Task brief. Skip every image and restate the data word for word.

*** Opening Provided records ***

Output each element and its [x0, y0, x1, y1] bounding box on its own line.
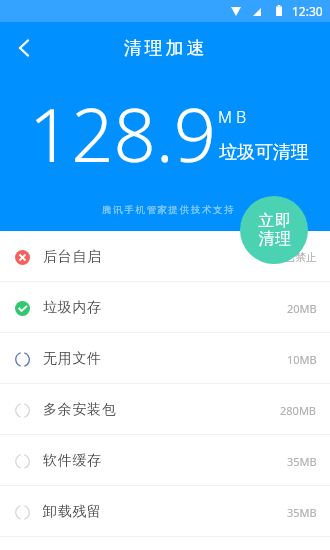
- staticText: 无用文件: [43, 350, 102, 368]
- staticText: 卸载残留: [43, 503, 102, 521]
- staticText: 已禁止: [284, 250, 317, 264]
- staticText: 垃圾内存: [43, 299, 102, 317]
- staticText: 清理加速: [124, 37, 208, 60]
- staticText: 软件缓存: [43, 452, 102, 470]
- button[interactable]: 后台自启: [0, 231, 330, 281]
- button[interactable]: 软件缓存: [0, 435, 330, 485]
- button[interactable]: 无用文件: [0, 333, 330, 383]
- staticText: 10MB: [287, 352, 317, 367]
- staticText: 多余安装包: [43, 401, 117, 419]
- staticText: MB: [218, 106, 251, 128]
- button[interactable]: 多余安装包: [0, 384, 330, 434]
- staticText: 20MB: [287, 301, 317, 316]
- button[interactable]: 立即 清理: [240, 196, 308, 264]
- button[interactable]: 垃圾内存: [0, 282, 330, 332]
- staticText: 35MB: [287, 454, 317, 469]
- staticText: 腾讯手机管家提供技术支持: [102, 204, 236, 216]
- staticText: 280MB: [280, 403, 317, 418]
- staticText: 12:30: [292, 3, 323, 19]
- button[interactable]: Back: [4, 28, 44, 68]
- button[interactable]: 卸载残留: [0, 486, 330, 536]
- staticText: 垃圾可清理: [219, 141, 309, 164]
- staticText: 35MB: [287, 505, 317, 520]
- staticText: 后台自启: [43, 248, 102, 266]
- staticText: 128.9: [29, 83, 217, 184]
- staticText: 立即 清理: [258, 211, 292, 249]
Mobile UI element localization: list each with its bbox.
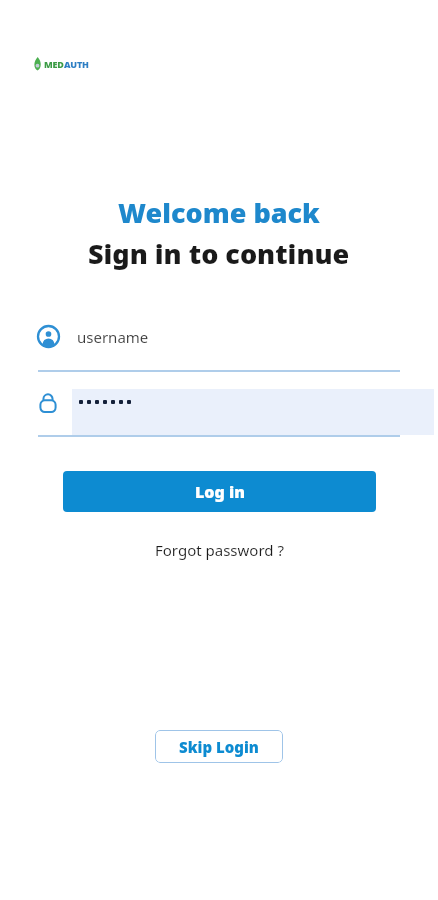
staticText: Sign in to continue [88,235,350,272]
button[interactable]: username [38,326,400,372]
staticText: AUTH [64,58,89,70]
button[interactable]: Log in [63,471,376,512]
staticText: MED [44,58,64,70]
staticText: Forgot password ? [155,540,284,560]
staticText: Welcome back [118,194,320,231]
other: MedAuth logo [33,57,89,71]
staticText: username [77,327,149,347]
staticText: Skip Login [179,737,259,757]
button[interactable]: Skip Login [155,730,283,763]
button[interactable] [38,389,400,437]
button[interactable]: Forgot password ? [149,537,290,563]
staticText: Log in [195,481,245,503]
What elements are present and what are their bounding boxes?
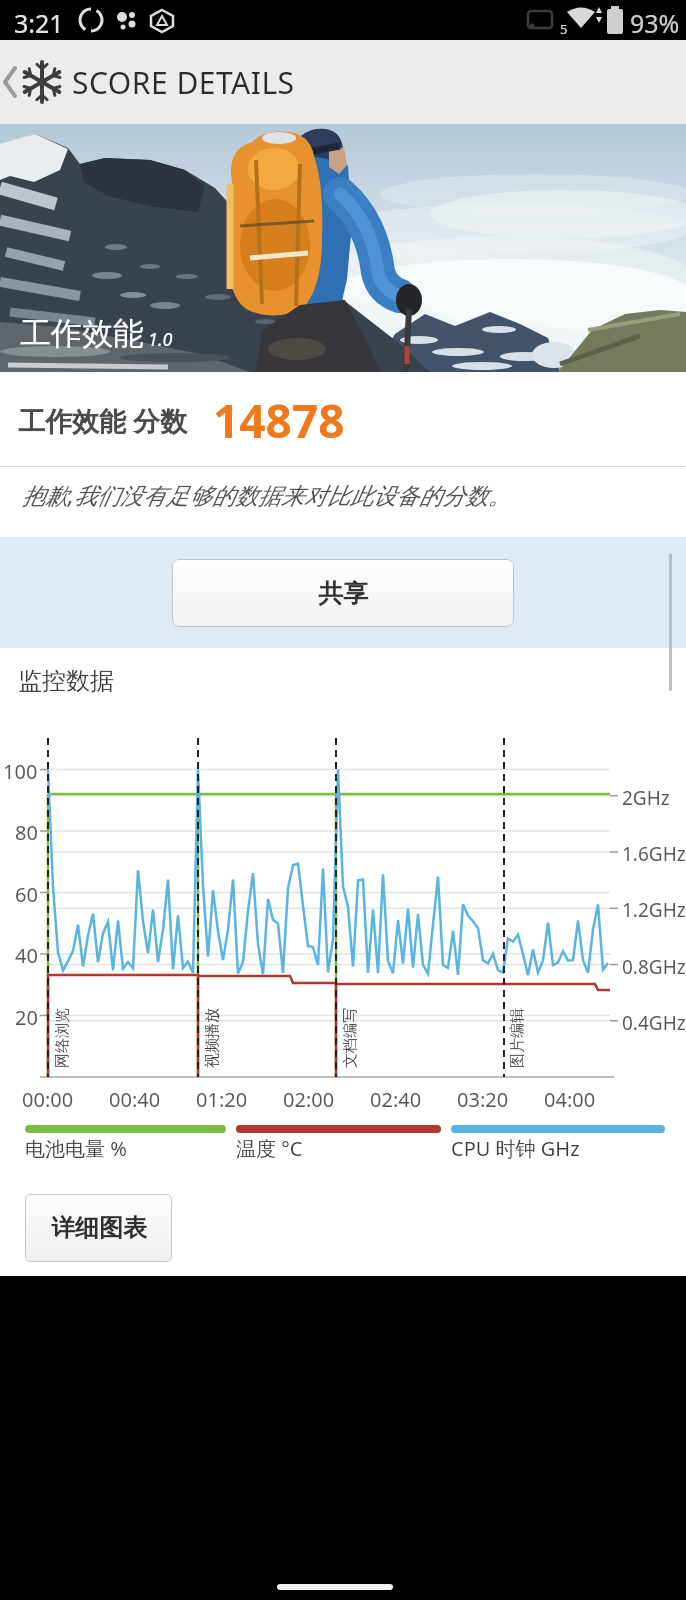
staticText: 图片编辑 bbox=[508, 1008, 527, 1068]
staticText: 00:00 bbox=[22, 1086, 74, 1113]
staticText: 详细图表 bbox=[51, 1213, 147, 1243]
staticText: 0.4GHz bbox=[622, 1010, 686, 1036]
staticText: 100 bbox=[3, 758, 38, 785]
staticText: 温度 °C bbox=[236, 1135, 303, 1162]
staticText: 80 bbox=[15, 819, 38, 846]
staticText: 5 bbox=[560, 20, 568, 38]
staticText: 02:00 bbox=[283, 1086, 335, 1113]
staticText: 1.2GHz bbox=[622, 897, 686, 923]
staticText: 00:40 bbox=[109, 1086, 161, 1113]
button[interactable]: SCORE DETAILS bbox=[0, 40, 686, 124]
staticText: 1.6GHz bbox=[622, 841, 686, 867]
staticText: 文档编写 bbox=[341, 1008, 360, 1068]
button[interactable]: 详细图表 bbox=[25, 1194, 172, 1262]
staticText: 03:20 bbox=[457, 1086, 509, 1113]
staticText: 电池电量 % bbox=[25, 1135, 127, 1162]
staticText: 共享 bbox=[318, 578, 368, 609]
staticText: SCORE DETAILS bbox=[72, 62, 295, 103]
staticText: 工作效能 分数 bbox=[18, 402, 188, 439]
staticText: 93% bbox=[630, 6, 680, 40]
staticText: 视频播放 bbox=[203, 1008, 222, 1068]
button[interactable]: 共享 bbox=[172, 559, 514, 627]
staticText: 网络浏览 bbox=[53, 1008, 72, 1068]
staticText: 监控数据 bbox=[18, 666, 114, 696]
staticText: 14878 bbox=[213, 389, 345, 452]
staticText: CPU 时钟 GHz bbox=[451, 1135, 580, 1162]
staticText: 60 bbox=[15, 881, 38, 908]
staticText: 02:40 bbox=[370, 1086, 422, 1113]
staticText: 01:20 bbox=[196, 1086, 248, 1113]
staticText: 3:21 bbox=[14, 6, 64, 40]
staticText: 1.0 bbox=[148, 327, 173, 352]
staticText: 0.8GHz bbox=[622, 954, 686, 980]
staticText: 20 bbox=[15, 1004, 38, 1031]
staticText: 2GHz bbox=[622, 785, 670, 811]
staticText: 04:00 bbox=[544, 1086, 596, 1113]
staticText: 工作效能 bbox=[20, 314, 144, 353]
staticText: 40 bbox=[15, 942, 38, 969]
staticText: 抱歉,我们没有足够的数据来对比此设备的分数。 bbox=[22, 479, 511, 510]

*** Closing Provided records ***

Written answer.
Output each element and its [x0, y0, x1, y1] bounding box on its own line.
- staticText: 无用文件: [43, 350, 102, 368]
- staticText: 卸载残留: [43, 503, 102, 521]
- staticText: 已禁止: [284, 250, 317, 264]
- staticText: 垃圾内存: [43, 299, 102, 317]
- staticText: 清理加速: [124, 37, 208, 60]
- staticText: 软件缓存: [43, 452, 102, 470]
- button[interactable]: 后台自启: [0, 231, 330, 281]
- button[interactable]: 软件缓存: [0, 435, 330, 485]
- button[interactable]: 无用文件: [0, 333, 330, 383]
- staticText: 10MB: [287, 352, 317, 367]
- staticText: 多余安装包: [43, 401, 117, 419]
- staticText: MB: [218, 106, 251, 128]
- button[interactable]: 多余安装包: [0, 384, 330, 434]
- staticText: 20MB: [287, 301, 317, 316]
- button[interactable]: 立即 清理: [240, 196, 308, 264]
- button[interactable]: 垃圾内存: [0, 282, 330, 332]
- staticText: 35MB: [287, 454, 317, 469]
- staticText: 腾讯手机管家提供技术支持: [102, 204, 236, 216]
- staticText: 280MB: [280, 403, 317, 418]
- staticText: 12:30: [292, 3, 323, 19]
- button[interactable]: Back: [4, 28, 44, 68]
- button[interactable]: 卸载残留: [0, 486, 330, 536]
- staticText: 垃圾可清理: [219, 141, 309, 164]
- staticText: 35MB: [287, 505, 317, 520]
- staticText: 后台自启: [43, 248, 102, 266]
- staticText: 128.9: [29, 83, 217, 184]
- staticText: 立即 清理: [258, 211, 292, 249]
Mobile UI element localization: list each with its bbox.
staticText: Sign in to continue [88,235,350,272]
button[interactable]: username [38,326,400,372]
staticText: AUTH [64,58,89,70]
button[interactable]: Log in [63,471,376,512]
staticText: MED [44,58,64,70]
staticText: Forgot password ? [155,540,284,560]
staticText: Welcome back [118,194,320,231]
other: MedAuth logo [33,57,89,71]
staticText: username [77,327,149,347]
staticText: Skip Login [179,737,259,757]
button[interactable]: Skip Login [155,730,283,763]
button[interactable] [38,389,400,437]
button[interactable]: Forgot password ? [149,537,290,563]
staticText: Log in [195,481,245,503]
What elements are present and what are their bounding boxes?
staticText: 图片编辑 bbox=[508, 1008, 527, 1068]
staticText: 00:00 bbox=[22, 1086, 74, 1113]
staticText: 详细图表 bbox=[51, 1213, 147, 1243]
staticText: 0.4GHz bbox=[622, 1010, 686, 1036]
staticText: 100 bbox=[3, 758, 38, 785]
staticText: 温度 °C bbox=[236, 1135, 303, 1162]
staticText: 80 bbox=[15, 819, 38, 846]
staticText: 5 bbox=[560, 20, 568, 38]
staticText: 02:00 bbox=[283, 1086, 335, 1113]
staticText: 1.2GHz bbox=[622, 897, 686, 923]
staticText: 00:40 bbox=[109, 1086, 161, 1113]
button[interactable]: SCORE DETAILS bbox=[0, 40, 686, 124]
staticText: 1.6GHz bbox=[622, 841, 686, 867]
staticText: 文档编写 bbox=[341, 1008, 360, 1068]
button[interactable]: 详细图表 bbox=[25, 1194, 172, 1262]
staticText: 03:20 bbox=[457, 1086, 509, 1113]
staticText: 电池电量 % bbox=[25, 1135, 127, 1162]
staticText: 共享 bbox=[318, 578, 368, 609]
staticText: SCORE DETAILS bbox=[72, 62, 295, 103]
staticText: 工作效能 分数 bbox=[18, 402, 188, 439]
staticText: 93% bbox=[630, 6, 680, 40]
staticText: 视频播放 bbox=[203, 1008, 222, 1068]
button[interactable]: 共享 bbox=[172, 559, 514, 627]
staticText: 网络浏览 bbox=[53, 1008, 72, 1068]
staticText: 监控数据 bbox=[18, 666, 114, 696]
staticText: 14878 bbox=[213, 389, 345, 452]
staticText: CPU 时钟 GHz bbox=[451, 1135, 580, 1162]
staticText: 60 bbox=[15, 881, 38, 908]
staticText: 02:40 bbox=[370, 1086, 422, 1113]
staticText: 01:20 bbox=[196, 1086, 248, 1113]
staticText: 3:21 bbox=[14, 6, 64, 40]
staticText: 1.0 bbox=[148, 327, 173, 352]
staticText: 0.8GHz bbox=[622, 954, 686, 980]
staticText: 20 bbox=[15, 1004, 38, 1031]
staticText: 2GHz bbox=[622, 785, 670, 811]
staticText: 04:00 bbox=[544, 1086, 596, 1113]
staticText: 工作效能 bbox=[20, 314, 144, 353]
staticText: 40 bbox=[15, 942, 38, 969]
staticText: 抱歉,我们没有足够的数据来对比此设备的分数。 bbox=[22, 479, 511, 510]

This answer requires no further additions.